Social Entrepreneur Kevin Tan Is Determined To Make Social Impact Measurable, Sustainable And More Effective
Evolving the ways Singapore solves its social issues is at the heart of the work of social enterprise Tri-Sector Associates. By positioning his start-up as an “investment bank for social services”, founder and CEO Kevin Tan hopes to restructure the giving sector. To be more specific, the 30-year-old hopes to complement government-led solutions with more scalable, bottom-up initiatives led by civil society organisations, with the help of innovative philanthropists and the private sector.
One way Kevin does this is by utilising the Pay for Success (PFS) model, which he came across while studying for his master’s degree in public policy (business and government) at Harvard Kennedy School in Cambridge, Massachusetts. With the model, he explains, private investors will “provide resources to non-profits or social enterprises to try out innovative social services, and when these social services achieve certain pre-agreed outcomes, the government repays the investors”.
Breaking barriers to connect three key sectors
"I work with three of the most conservative fields—government, finance and philanthropy—and used to think being young and an outsider was disadvantageous to me.

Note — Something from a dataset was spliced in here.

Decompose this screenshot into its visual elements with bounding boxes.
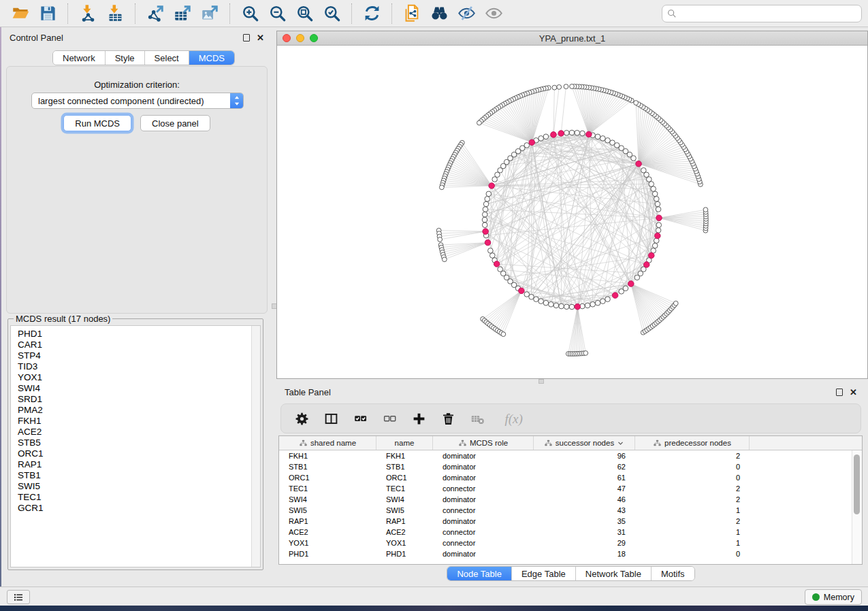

But I’ve realised this also means I’m coming to the table with a fresh perspective. By building up from first principles, I’ve seen how it’s possible to bridge different fields that have grown siloed due to their assumptions about how things have always been done, and have been able to provide valuable insights."
The word is spreading
"There is a tremendous demand now for social impact driven by a younger generation of consumers and wealth holders. Even hard-nosed money managers, such as alternative investment firm Blackstone, are engaging in sustainable investing. By using the PFS model, they get their money back if the project succeeds, so what we’re doing is enabling them to invest their human capital and clients’ resources for the benefit of society."
(Related: 6 Ideas To Do Good And Give Back To Society At Your Wedding In Singapore)
The influence of his childhood heroes
"Growing up, my heroes included prominent civil servants Goh Keng Swee and Philip Yeo. To me, they were the original social entrepreneurs who served in the public service with creativity and a sense of daringness, which ultimately benefitted millions of Singaporeans. My family was part of this rising tide, so I wanted to use my skills to give back to society."
(Related: The Impact Of Philanthropic Work In Asia)
Social entrepreneurship as a powerful tool
"There’s a neocapitalist narrative in vogue that non-profits and governments have failed, so what’s needed to solve social issues is business wisdom. But I believe they still have a role to play. The question is what are the right tools to solve a given problem, and if a combination of tools across the sectors leads to new solutions."